What is the cloud?
The cloud refers to servers that run on the internet rather than a local physical server. This system allows you to access data remotely. A few examples of cloud services are Google Drive, Apple iCloud, and Microsoft OneDrive, to name a few.
What is a Cloud Infrastructure?
A cloud infrastructure is much like a physical/on-prem infrastructure. A Cloud infrastructure mimics things like servers, switches, storage, etc. Computing, networking, storage, and virtualization make up a cloud infrastructure.
What are some of the benefits of a business moving to the cloud?
- Increased Security
- Cost Savings
- Disaster Recovery
- Reduced Risk
- Collaboration across teams
- Better Accessibility
One of the most beneficial aspects of the cloud is security. Unfortunately, no matter who you are, you are at risk from hackers, malware, phishing, and other cyber-attacks. Moving to the cloud can add an extra layer of support for your important data.

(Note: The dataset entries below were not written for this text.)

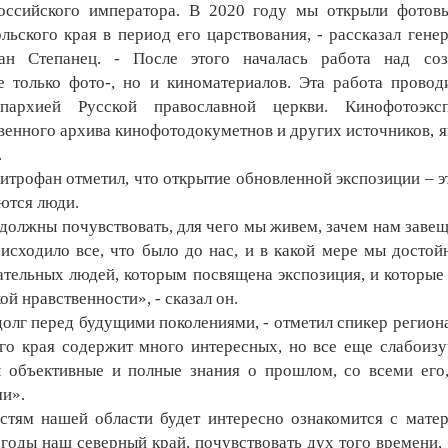
оссийского императора. В 2020 году мы открыли фотовы
льского края в период его царствования, - рассказал гене
н Степанец. - После этого началась работа над соз
 только фото-, но и киноматериалов. Эта работа провод
архией Русской православной церкви. Кинофотоэксп
венного архива кинофотодокуметнов и других источников, я
.
офан отметил, что открытие обновленной экспозиции – э
аются люди.
олжны почувствовать, для чего мы живем, зачем нам завещ
исходило все, что было до нас, и в какой мере мы достой
чательных людей, которым посвящена экспозиция, и которые
й нравственности», - сказал он.
олг перед будущими поколениями, - отметил спикер регион
го края содержит много интересных, но все еще слабоиз
ы объективные и полные знания о прошлом, со всеми его
и».
стям нашей области будет интересно ознакомится с мате
е годы наш северный край, почувствовать дух того времени, 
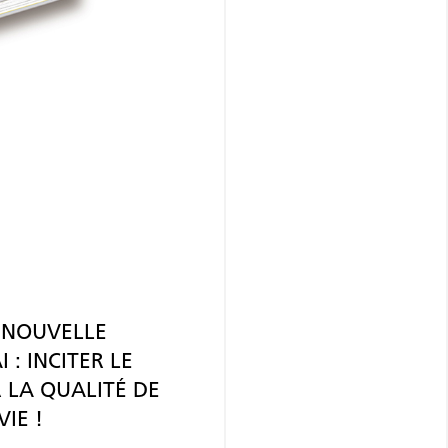
, NOUVELLE
I : INCITER LE
 LA QUALITÉ DE
IE !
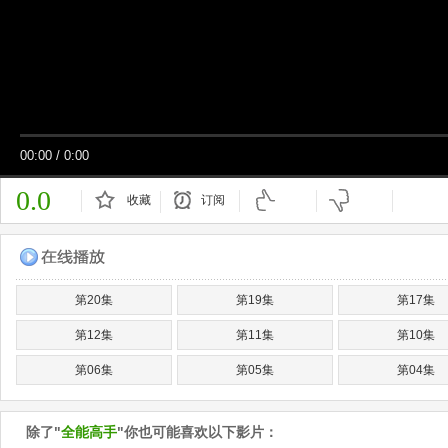
00:00
/
0:00
0.0
收藏
订阅
已订阅
第20集
第19集
第17集
第12集
第11集
第10集
第06集
第05集
第04集
除了"
全能高手
"你也可能喜欢以下影片：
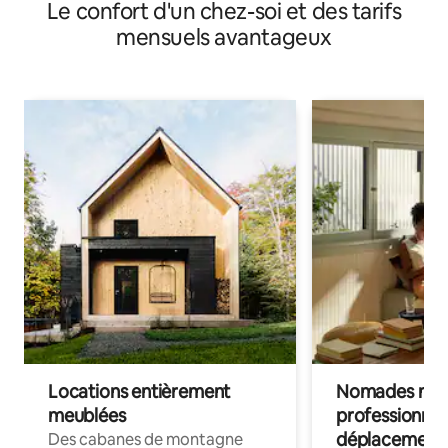
Le confort d'un chez-soi et des tarifs
mensuels avantageux
Locations entièrement
Nomades num
meublées
professionnel
déplacement
Des cabanes de montagne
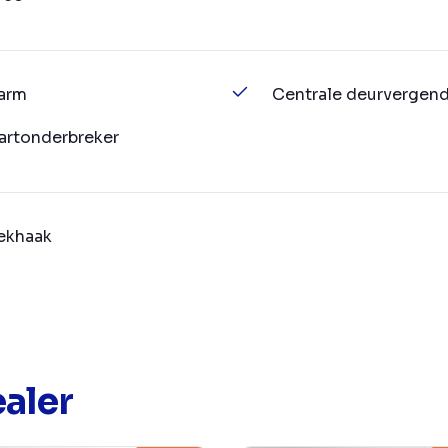
arm
Centrale deurvergend
artonderbreker
ekhaak
aler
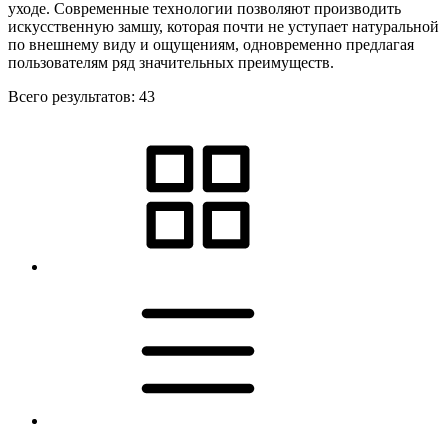
уходе. Современные технологии позволяют производить
искусственную замшу, которая почти не уступает натуральной
по внешнему виду и ощущениям, одновременно предлагая
пользователям ряд значительных преимуществ.
Всего результатов:
43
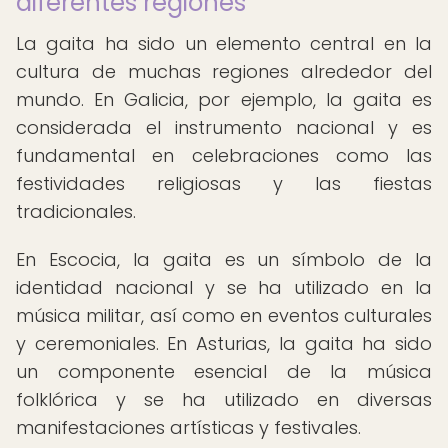
diferentes regiones
La gaita ha sido un elemento central en la
cultura de muchas regiones alrededor del
mundo. En Galicia, por ejemplo, la gaita es
considerada el instrumento nacional y es
fundamental en celebraciones como las
festividades religiosas y las fiestas
tradicionales.
En Escocia, la gaita es un símbolo de la
identidad nacional y se ha utilizado en la
música militar, así como en eventos culturales
y ceremoniales. En Asturias, la gaita ha sido
un componente esencial de la música
folklórica y se ha utilizado en diversas
manifestaciones artísticas y festivales.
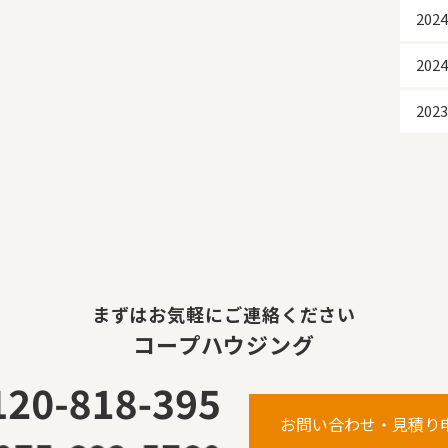
202
20
202
まずはお気軽にご連絡ください
コープハウジング
お問い合わせ・見積り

- When you store a file in the cloud, your files are encrypted, which means the files are difficult for cybercriminals to access.
- The cloud provides consistent and regular patches, reducing malware infection risk.
- When a business has critical data, it is far safer to keep that information off-site.
- With the cloud, it is easier to maintain compliance requirements.
Cost Savings $$$
Cost is a significant factor when businesses decide to move to the cloud or not. Therefore, looking at the initial cost of making the migration and all the benefits of a cloud-based infrastructure is essential. For example, 98% of organizations say a single hour of downtime costs over $100,000 https://www.the20.com/blog/the-cost-of-it-downtime/#:~:text=According%20to%20Gartner%2C%20the%20average,hour%20at%20the%20higher%20end.
Disasters happen; we all know that. Unfortunately, downtime for a business can be one of the most costly challenges a company faces because it leads to a loss of productivity, revenue, and reputation. With a cloud-based infrastructure, your business can recover far quicker than you can if a physical server fails.
When your data is stored in physical hardware like a computer or server, it is at a greater risk of loss. For example, if the server fails or the computer dies, you might not be able to get your data back. Things like viruses, age, and natural disasters can all cause hardware to malfunction. In addition, they can also be lost or stolen, posing a security risk.
You can access your data from any computer anywhere when you store your data on a cloud-based server.
Collaboration across teams
The cloud allows employees within the same organization to share information and collaborate on documents or other important company data. For example, with SharePoint, four employees can be working on the same document simultaneously, and the most recent version will be saved and accessible to all employees who have access.
Since the start of the pandemic, many businesses have decided to allow their employees to work from home part-time, if not 100% of the time. The cloud enables employees to access their company’s network from anywhere. In addition, they can access critical files and data from anywhere, increasing productivity and efficiency.